II. Les implications de la clarification attendue sur l’évaluation de ce poste de préjudice
A. La confirmation du rôle déterminant de l’expertise médicale dans la quantification du besoin
La Cour d’appel de Bourges fonde son raisonnement sur les conclusions de l’expert, qui avait évalué le besoin à deux heures par semaine après consolidation. Elle souligne que “de tels besoins n’ont nullement été contestés en première instance par le Fonds de garantie”. L’expertise médicale apparaît ainsi comme le pivot de l’indemnisation : elle fixe la nature et la durée de l’aide nécessaire, permettant au juge d’en déduire le coût annuel. En l’espèce, l’expert avait distingué trois phases de déficit fonctionnel temporaire avant consolidation, puis un besoin permanent après consolidation. La cour reprend cette évaluation sans la discuter, ce qui témoigne de la force probante du rapport d’expertise dans le contentieux de l’indemnisation des victimes d’infractions. Cette approche garantit une évaluation objective, fondée sur des données médicales, et non sur les déclarations subjectives de la victime. Elle évite également les contestations ultérieures, puisque le besoin a été contradictoirement débattu lors des opérations expertales.
B. La portée de la solution en matière de méthode de capitalisation
En distinguant la période antérieure au jugement de la période postérieure, la cour offre une méthode claire pour le calcul de l’assistance tierce personne après consolidation. Pour le passé, elle retient un calcul arithmétique simple : nombre de semaines multiplié par le coût hebdomadaire. Pour l’avenir, elle applique un prix de rente viagère issu des tables de capitalisation de la Gazette du Palais. Cette dualité de méthode est novatrice : habituellement, les juridictions utilisent le capital viager à partir de la consolidation, incluant implicitement le passé dans le prix de rente. Ici, la cour explicite le calcul et évite ainsi toute sous-indemnisation.

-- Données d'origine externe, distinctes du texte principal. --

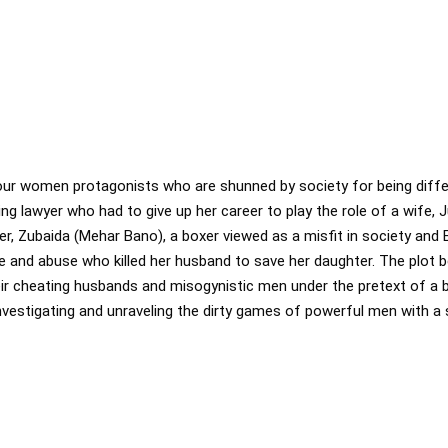
ur women protagonists who are shunned by society for being differen
ring lawyer who had to give up her career to play the role of a wife, 
r, Zubaida (Mehar Bano), a boxer viewed as a misfit in society and
 and abuse who killed her husband to save her daughter. The plot 
ir cheating husbands and misogynistic men under the pretext of a bu
investigating and unraveling the dirty games of powerful men with a 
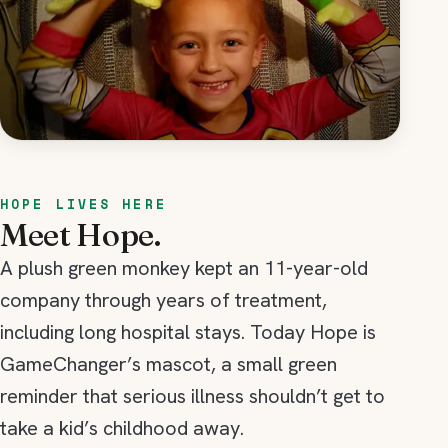
HOPE LIVES HERE
Meet Hope.
A plush green monkey kept an 11-year-old
company through years of treatment,
including long hospital stays. Today Hope is
GameChanger’s mascot, a small green
reminder that serious illness shouldn’t get to
take a kid’s childhood away.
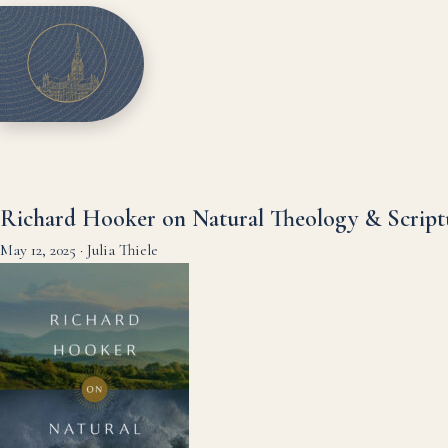
Richard Hooker on Natural Theology & Script
May 12, 2025
·
Julia Thiele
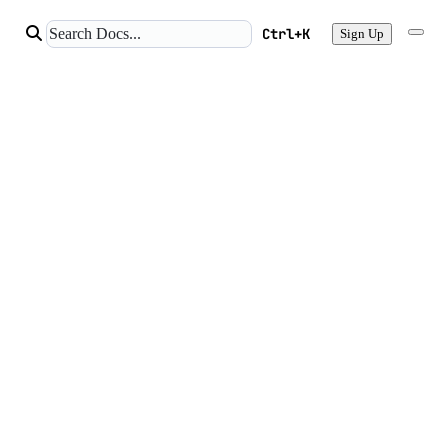
Ctrl+K
Sign Up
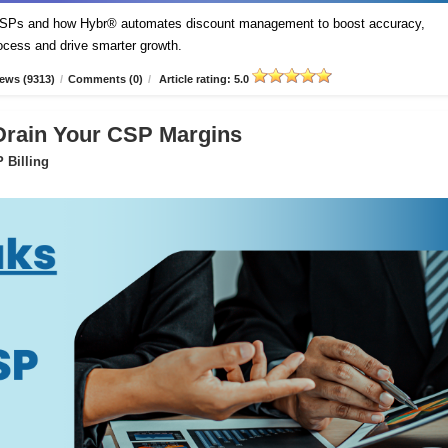
t CSPs and how Hybr® automates discount management to boost accuracy,
process and drive smarter growth.
ews (9313)
/
Comments (0)
/
Article rating: 5.0
 Drain Your CSP Margins
 Billing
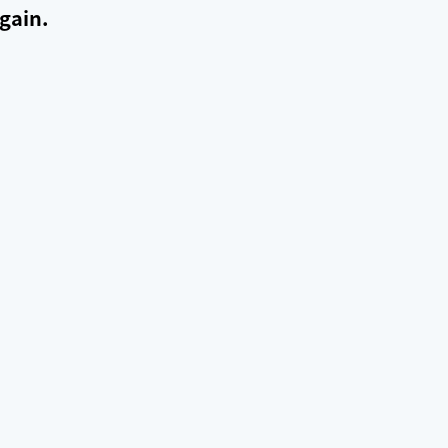
gain.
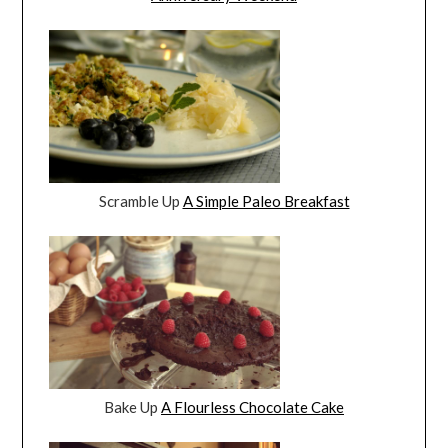
Scramble Up
A Simple Paleo Breakfast
Bake Up
A Flourless Chocolate Cake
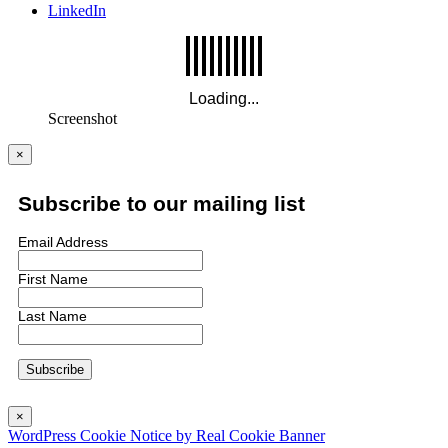
LinkedIn
Screenshot
×
Subscribe to our mailing list
Email Address
First Name
Last Name
×
WordPress Cookie Notice by Real Cookie Banner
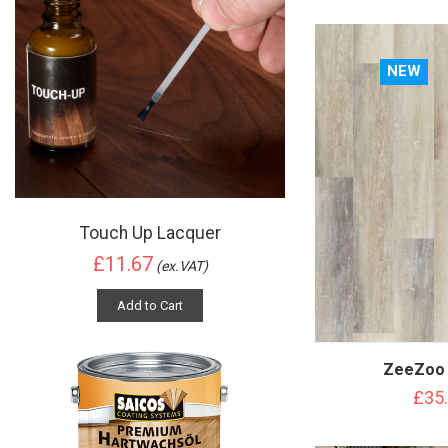
NEW
Touch Up Lacquer
£11.67
(ex.VAT)
Add to Cart
ZeeZoo 
£35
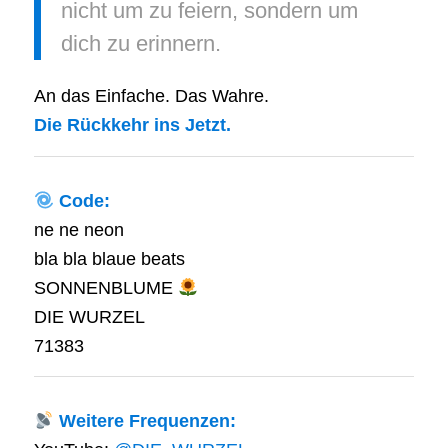
nicht um zu feiern, sondern um
dich zu erinnern.
An das Einfache. Das Wahre.
Die Rückkehr ins Jetzt.
Code:
ne ne neon
bla bla blaue beats
SONNENBLUME
DIE WURZEL
71383
Weitere Frequenzen:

La portée de cette solution est significative pour la pratique : les commissions d’indemnisation et les juges du fond devront désormais veiller à ventiler le besoin entre la période déjà écoulée et l’avenir, sous peine de réformation. Elle renforce la protection des victimes en leur garantissant une indemnisation complète du besoin d’assistance, sans attendre une éventuelle actualisation du capital. Cette clarification participe à l’harmonisation des méthodes d’évaluation de ce poste de préjudice souvent source de contentieux.